Saved entries:
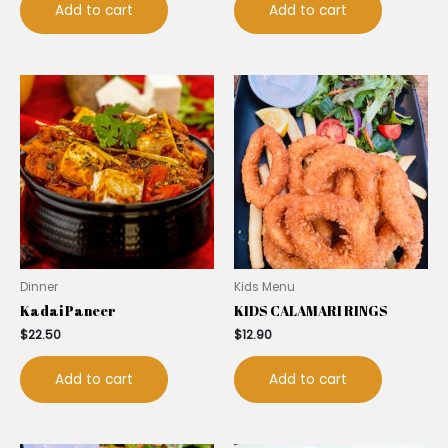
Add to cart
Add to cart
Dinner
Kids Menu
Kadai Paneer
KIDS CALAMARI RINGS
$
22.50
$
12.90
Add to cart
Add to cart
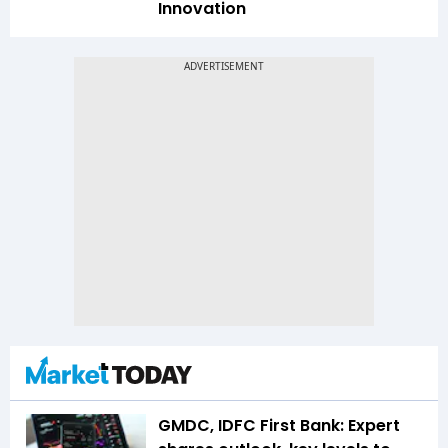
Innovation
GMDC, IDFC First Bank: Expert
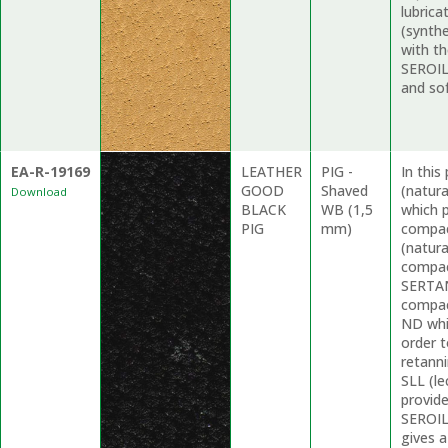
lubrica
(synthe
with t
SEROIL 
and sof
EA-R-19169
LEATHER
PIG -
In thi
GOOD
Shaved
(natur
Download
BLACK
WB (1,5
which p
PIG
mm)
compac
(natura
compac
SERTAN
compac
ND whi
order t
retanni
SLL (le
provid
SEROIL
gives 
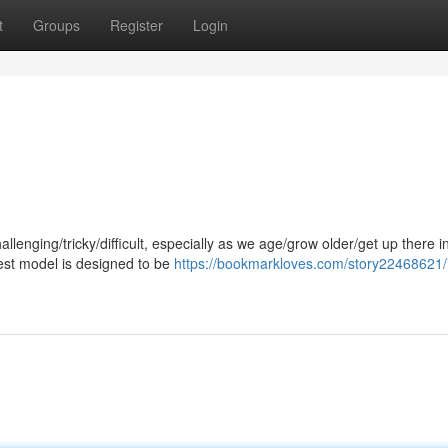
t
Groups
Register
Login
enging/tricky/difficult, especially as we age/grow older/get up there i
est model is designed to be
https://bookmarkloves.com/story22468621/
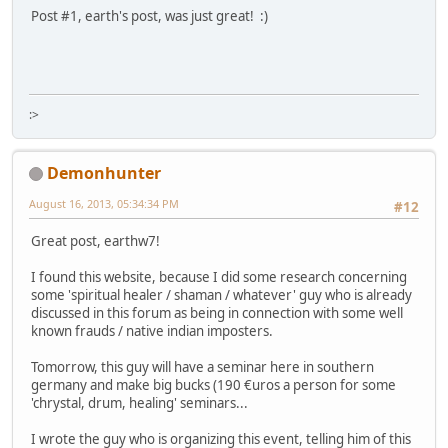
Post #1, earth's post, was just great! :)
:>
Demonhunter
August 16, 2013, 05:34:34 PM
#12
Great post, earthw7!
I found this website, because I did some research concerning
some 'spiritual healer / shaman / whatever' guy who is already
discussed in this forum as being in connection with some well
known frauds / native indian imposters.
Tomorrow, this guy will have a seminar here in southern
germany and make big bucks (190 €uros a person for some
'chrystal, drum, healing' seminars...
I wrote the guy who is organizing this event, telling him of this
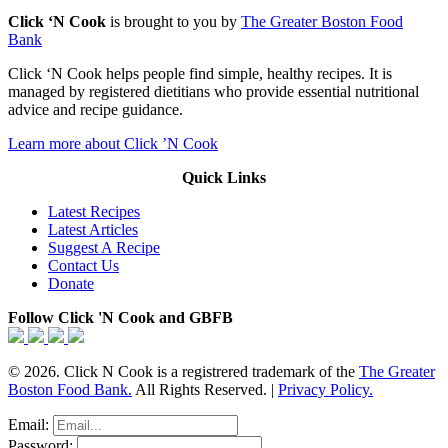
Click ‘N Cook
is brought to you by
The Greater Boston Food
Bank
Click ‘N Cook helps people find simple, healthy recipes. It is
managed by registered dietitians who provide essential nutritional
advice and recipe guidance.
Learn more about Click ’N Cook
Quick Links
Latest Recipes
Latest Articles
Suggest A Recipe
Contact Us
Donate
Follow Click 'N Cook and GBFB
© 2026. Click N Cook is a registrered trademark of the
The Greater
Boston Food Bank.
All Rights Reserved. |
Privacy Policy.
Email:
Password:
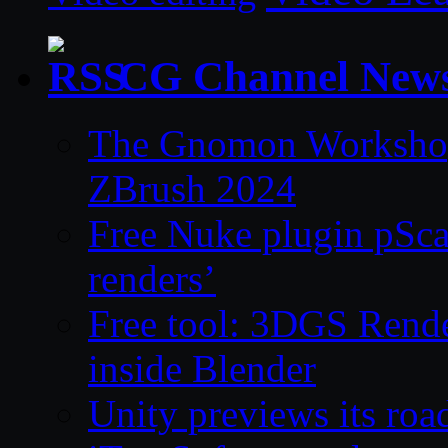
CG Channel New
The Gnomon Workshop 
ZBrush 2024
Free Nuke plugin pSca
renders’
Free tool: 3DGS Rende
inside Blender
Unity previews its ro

---

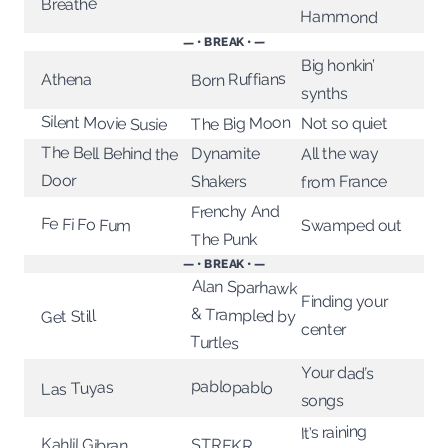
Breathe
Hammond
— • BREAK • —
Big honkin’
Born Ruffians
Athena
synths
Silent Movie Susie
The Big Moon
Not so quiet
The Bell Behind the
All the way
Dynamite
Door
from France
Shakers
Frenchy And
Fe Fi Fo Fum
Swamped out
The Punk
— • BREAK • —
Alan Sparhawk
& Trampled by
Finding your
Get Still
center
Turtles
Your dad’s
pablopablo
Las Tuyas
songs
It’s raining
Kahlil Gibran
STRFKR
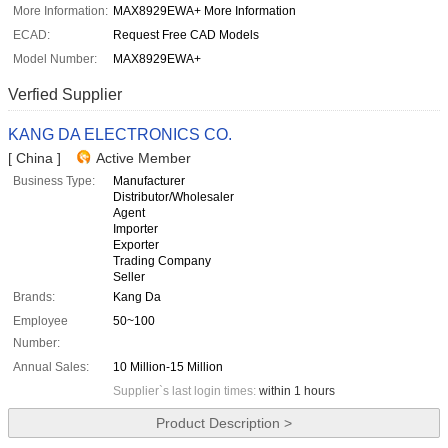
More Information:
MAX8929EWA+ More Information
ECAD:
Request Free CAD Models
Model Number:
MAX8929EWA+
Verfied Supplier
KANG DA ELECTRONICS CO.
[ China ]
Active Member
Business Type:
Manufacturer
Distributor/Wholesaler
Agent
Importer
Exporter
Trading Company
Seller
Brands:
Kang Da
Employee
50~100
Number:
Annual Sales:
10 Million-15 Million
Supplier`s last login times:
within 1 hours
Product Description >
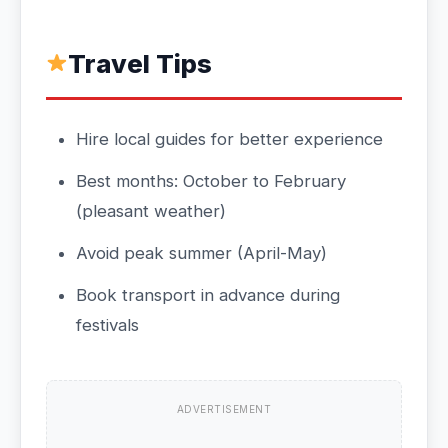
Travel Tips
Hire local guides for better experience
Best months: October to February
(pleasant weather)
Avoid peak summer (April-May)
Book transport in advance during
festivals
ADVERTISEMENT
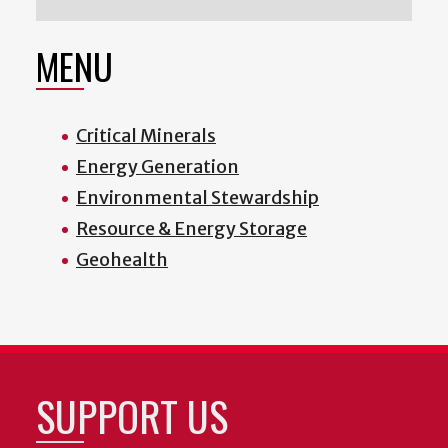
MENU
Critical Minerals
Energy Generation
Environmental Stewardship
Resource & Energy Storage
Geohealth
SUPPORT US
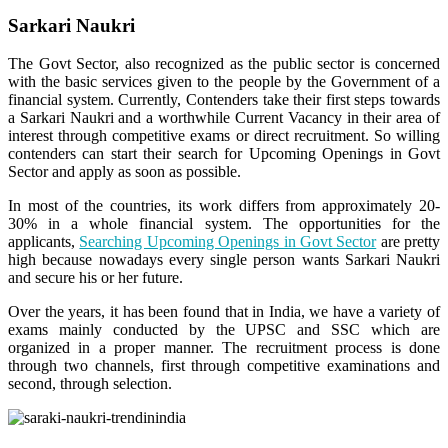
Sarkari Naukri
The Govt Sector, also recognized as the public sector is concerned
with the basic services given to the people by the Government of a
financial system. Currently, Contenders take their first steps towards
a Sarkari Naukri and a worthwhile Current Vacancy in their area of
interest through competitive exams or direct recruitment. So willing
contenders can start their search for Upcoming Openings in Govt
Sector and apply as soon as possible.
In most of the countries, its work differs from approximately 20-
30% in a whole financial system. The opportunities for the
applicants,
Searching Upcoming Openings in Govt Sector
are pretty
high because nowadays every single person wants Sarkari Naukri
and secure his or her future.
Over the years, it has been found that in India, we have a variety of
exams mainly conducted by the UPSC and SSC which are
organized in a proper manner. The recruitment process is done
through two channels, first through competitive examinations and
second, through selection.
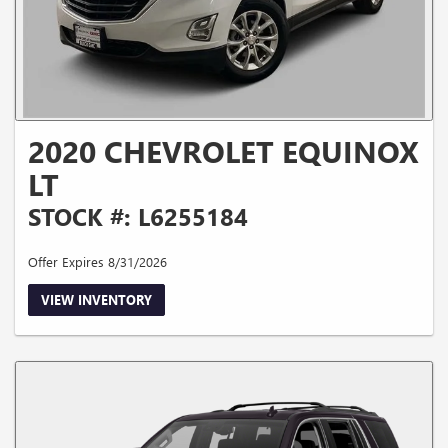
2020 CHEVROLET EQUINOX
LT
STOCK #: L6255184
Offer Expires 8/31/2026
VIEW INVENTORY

- Work to complete -
Pictures excluded, reproduce only the part above that opens with the line holding "Trading Company" and closes with the line holding "a Sarkari Naukri", exactly as written.

- Problem solution -
Trading Company
Seller
Brands:
Kang Da
Employee
50~100
Number:
Annual Sales:
10 Million-15 Million
Supplier`s last login times:
within 1 hours
Product Description >
Travel Tips
Hire local guides for better experience
Best months: October to February
(pleasant weather)
Avoid peak summer (April-May)
Book transport in advance during
festivals
ADVERTISEMENT
MENU
Critical Minerals
Energy Generation
Environmental Stewardship
Resource & Energy Storage
Geohealth
SUPPORT US
Sarkari Naukri
The Govt Sector, also recognized as the public sector is concerned
with the basic services given to the people by the Government of a
financial system. Currently, Contenders take their first steps towards
a Sarkari Naukri and a worthwhile Current Vacancy in their area of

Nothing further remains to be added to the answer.